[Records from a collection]
--------------------------------------------------

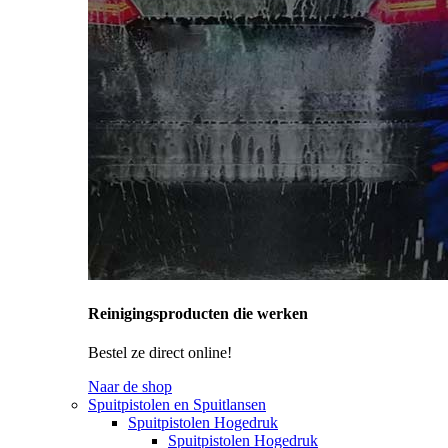
Reinigingsproducten die werken
Bestel ze direct online!
Naar de shop
Spuitpistolen en Spuitlansen
Spuitpistolen Hogedruk
Spuitpistolen Hogedruk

--------------------------------------------------

*Requirement*
A complete and exact copy of the records is required. Exclude the pictures.

*Final answer*
Reinigingsproducten die werken
Bestel ze direct online!
Naar de shop
Spuitpistolen en Spuitlansen
Spuitpistolen Hogedruk
Spuitpistolen Hogedruk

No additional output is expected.